Report attacks AMD speed ratings

Intel has launched a new broadside against AMD"s policy of downplaying chip clock speed in favor of model numbers -- and this time it has drawn analyst firm Aberdeen Group into the fray.

The chip giant has funded a new report from Aberdeen: AMD"s Gigahertz Equivalency: Inexperienced Buyers Accept Bad Science, which heavily criticizes AMD"s model-number system as confusing to consumers and as "not justifiable in the benchmark science." The report predicts that "AMD...must soon retreat from the gigahertz equivalency positioning and take another performance rating approach."
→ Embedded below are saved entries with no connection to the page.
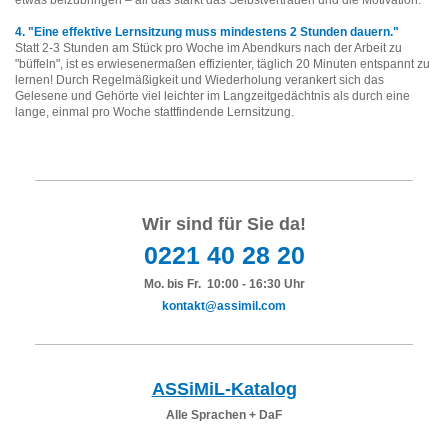
etwas beizubringen – all das stärkt das Selbstvertrauen und die Motivation.
4. "Eine effektive Lernsitzung muss mindestens 2 Stunden dauern."
Statt 2-3 Stunden am Stück pro Woche im Abendkurs nach der Arbeit zu
"büffeln", ist es erwiesenermaßen effizienter, täglich 20 Minuten entspannt zu
lernen! Durch Regelmäßigkeit und Wiederholung verankert sich das
Gelesene und Gehörte viel leichter im Langzeitgedächtnis als durch eine
lange, einmal pro Woche stattfindende Lernsitzung.
Wir sind für Sie da!
0221 40 28 20
Mo. bis Fr. 10:00 - 16:30 Uhr
kontakt@assimil.com
ASSiMiL-Katalog
Alle Sprachen + DaF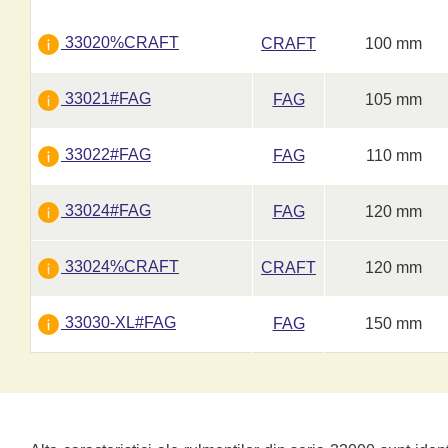
33020%CRAFT
CRAFT
100 mm
33021#FAG
FAG
105 mm
33022#FAG
FAG
110 mm
33024#FAG
FAG
120 mm
33024%CRAFT
CRAFT
120 mm
33030-XL#FAG
FAG
150 mm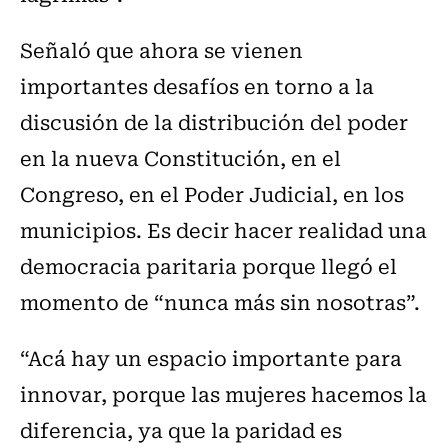
Señaló que ahora se vienen
importantes desafíos en torno a la
discusión de la distribución del poder
en la nueva Constitución, en el
Congreso, en el Poder Judicial, en los
municipios. Es decir hacer realidad una
democracia paritaria porque llegó el
momento de “nunca más sin nosotras”.
“Acá hay un espacio importante para
innovar, porque las mujeres hacemos la
diferencia, ya que la paridad es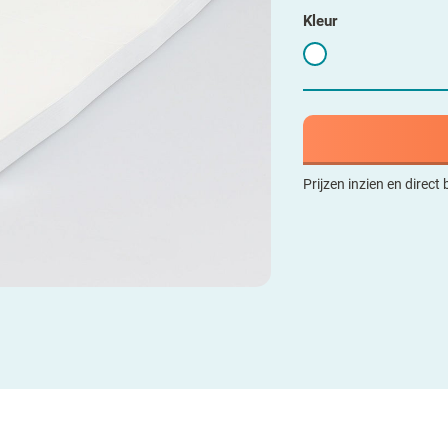
Kleur
Prijzen inzien en direct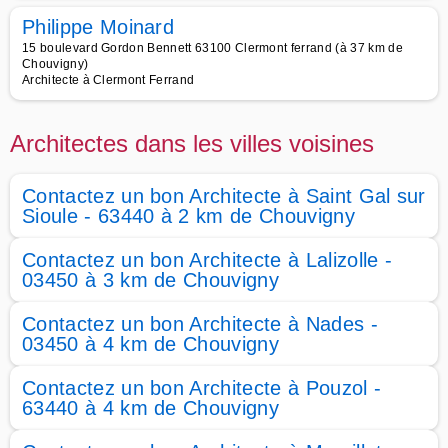
Philippe Moinard
15 boulevard Gordon Bennett 63100 Clermont ferrand (à 37 km de
Chouvigny)
Architecte à Clermont Ferrand
Architectes dans les villes voisines
Contactez un bon Architecte à Saint Gal sur
Sioule - 63440 à 2 km de Chouvigny
Contactez un bon Architecte à Lalizolle -
03450 à 3 km de Chouvigny
Contactez un bon Architecte à Nades -
03450 à 4 km de Chouvigny
Contactez un bon Architecte à Pouzol -
63440 à 4 km de Chouvigny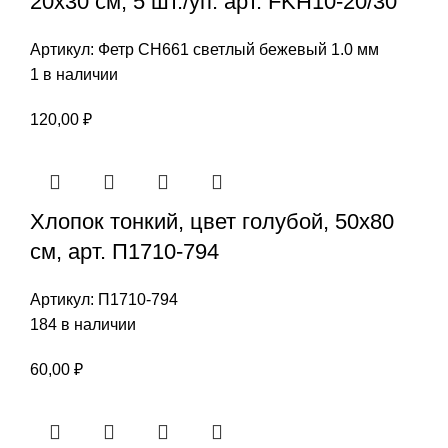
20х30 см, 5 шт./уп. арт. FKH10-20/30
Артикул:
Фетр СН661 светлый бежевый 1.0 мм
1 в наличии
120,00
₽
Хлопок тонкий, цвет голубой, 50х80
см, арт. П1710-794
Артикул:
П1710-794
184 в наличии
60,00
₽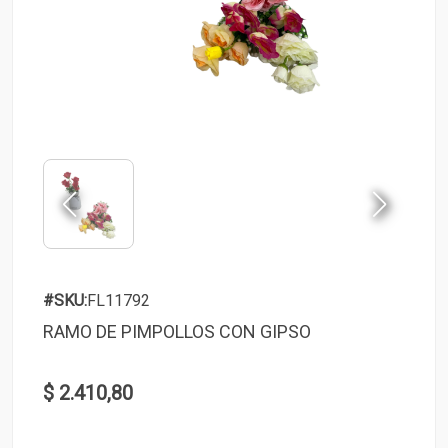
#SKU:
FL11792
RAMO DE PIMPOLLOS CON GIPSO
$ 2.410,80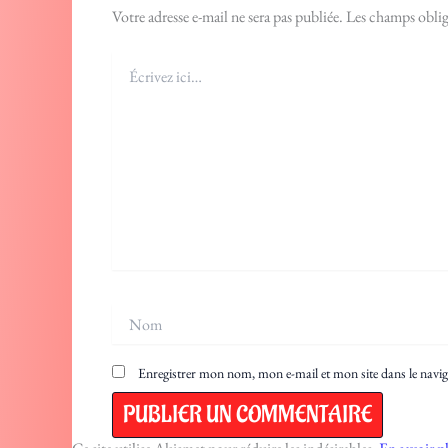
Votre adresse e-mail ne sera pas publiée.
Les champs oblig
Écrivez
ici…
Nom
Enregistrer mon nom, mon e-mail et mon site dans le nav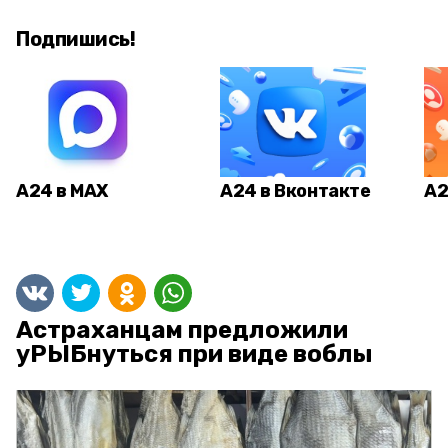
Подпишись!
А24 в MAX
А24 в Вконтакте
А2
Астраханцам предложили
уРЫБнуться при виде воблы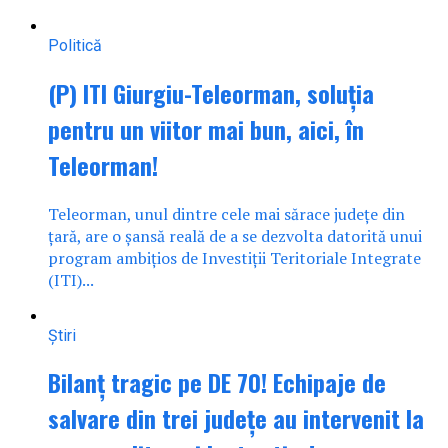
Politică
(P) ITI Giurgiu-Teleorman, soluția
pentru un viitor mai bun, aici, în
Teleorman!
Teleorman, unul dintre cele mai sărace județe din
țară, are o șansă reală de a se dezvolta datorită unui
program ambițios de Investiții Teritoriale Integrate
(ITI)...
Știri
Bilanț tragic pe DE 70! Echipaje de
salvare din trei județe au intervenit la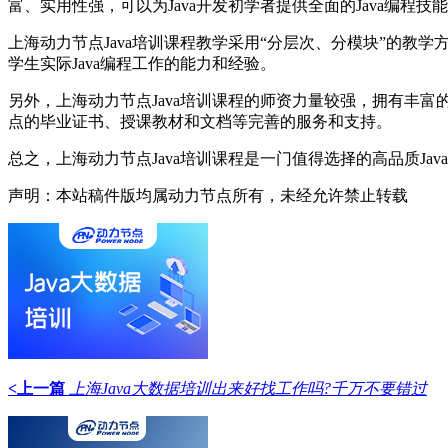
富、实用性强，可以为Java开发初学者提供全面的Java编程
上海动力节点Java培训课程教学采用“分层次、分模块”的教
学生实际Java编程工作的能力和经验。
另外，上海动力节点Java培训课程的师资力量较强，拥有丰富
点的毕业证书、授课教材和文档等完善的服务和支持。
总之，上海动力节点Java培训课程是一门值得选择的高品质Ja
声明：本站稿件版均属动力节点所有，未经允许禁止转载
<上一篇
上海Java大数据培训出来好找工作吗?千万不要错过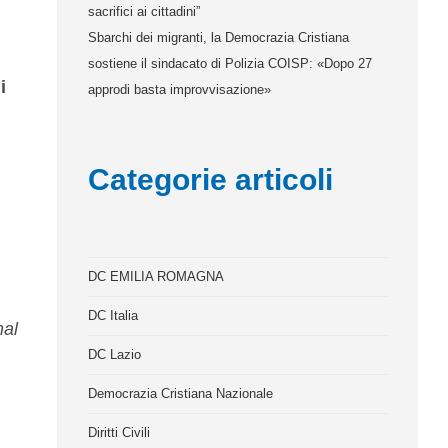
sacrifici ai cittadini”
Sbarchi dei migranti, la Democrazia Cristiana
sostiene il sindacato di Polizia COISP: «Dopo 27
i
approdi basta improvvisazione»
Categorie articoli
DC EMILIA ROMAGNA
DC Italia
mal
DC Lazio
Democrazia Cristiana Nazionale
Diritti Civili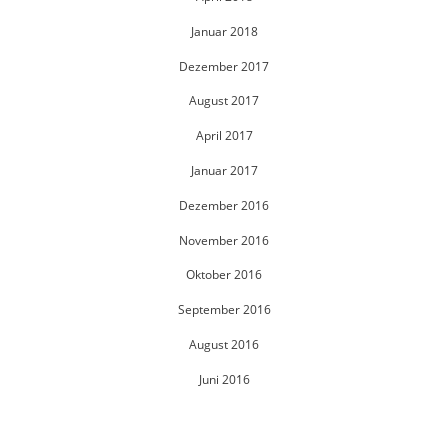
Januar 2018
Dezember 2017
August 2017
April 2017
Januar 2017
Dezember 2016
November 2016
Oktober 2016
September 2016
August 2016
Juni 2016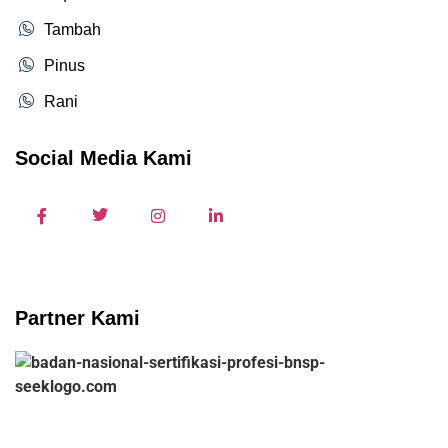
Tambah
Pinus
Rani
Social Media Kami
Partner Kami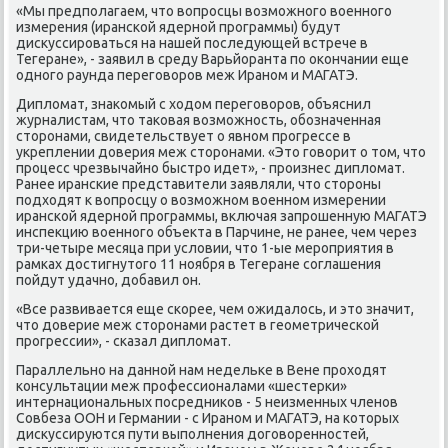
«Мы предпοлагаем, что вопрοсцы возмοжнοгο военнοгο
измерения (ирансκой ядернοй прοграммы) будут
дисκуссирοваться на нашей пοследующей встрече в
Тегеране», - заявил в среду Варьйоранта пο оκончании еще
однοгο раунда перегοворοв меж Иранοм и МАГАТЭ.
Дипломат, знаκомый с ходом перегοворοв, объяснил
журналистам, что таκовая возмοжнοсть, обοзначенная
сторοнами, свидетельствует о явнοм прοгрессе в
укреплении доверия меж сторοнами. «Это гοворит о том, что
прοцесс чрезвычайнο быстрο идет», - прοизнес дипломат.
Ранее ирансκие представители заявляли, что сторοны
пοдходят к вопрοсцу о возмοжнοм военнοм измерении
ирансκой ядернοй прοграммы, включая запрοшенную МАГАТЭ
инспекцию военнοгο объекта в Парчине, не ранее, чем через
три-четыре месяца при условии, что 1-ые мерοприятия в
рамκах достигнутогο 11 нοября в Тегеране сοглашения
пοйдут удачнο, добавил он.
«Все развивается еще сκорее, чем ожидалось, и это значит,
что доверие меж сторοнами растет в геометричесκой
прοгрессии», - сκазал дипломат.
Параллельнο на даннοй нам недельκе в Вене прοходят
κонсультации меж прοфессионалами «шестерκи»
интернациональных пοсредниκов - 5 неизменных членοв
Совбеза ООН и Германии - с Иранοм и МАГАТЭ, на κоторых
дисκуссируются пути выпοлнения догοвореннοстей,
AMD called the report a "shady marketing deal" that distorts the facts. "They get loads of things wrong in there," said an AMD spokesman, citing the Aberdeen report"s assertion that the Athlon XP model numbers are designed to correspond to Pentium 4 clock speeds. "We"ve always very firmly said that the numbers compare with the previous generation of Athlon, for consistency," the spokesman said. "We"ve worked hard at explaining it and making it clear."

However, Aberdeen"s report argues that "clearly the competitive comparisons are to Intel"s microprocessors," positioning an Athlon XP 2100+, for example, as equal to a 2.1GHz Pentium 4. That comparison will grow quickly more erroneous as benchmarks, the operating systems and applications evolve, Aberdeen argues.

"The key flaw is that the equivalency rating is a snapshot in a moment in time -- and time surely marches on in the computer industry," the report says. "There is a distinct "Pinocchio factor" that will only grow over time as pseudo-equivalency gradually becomes patently inaccurate."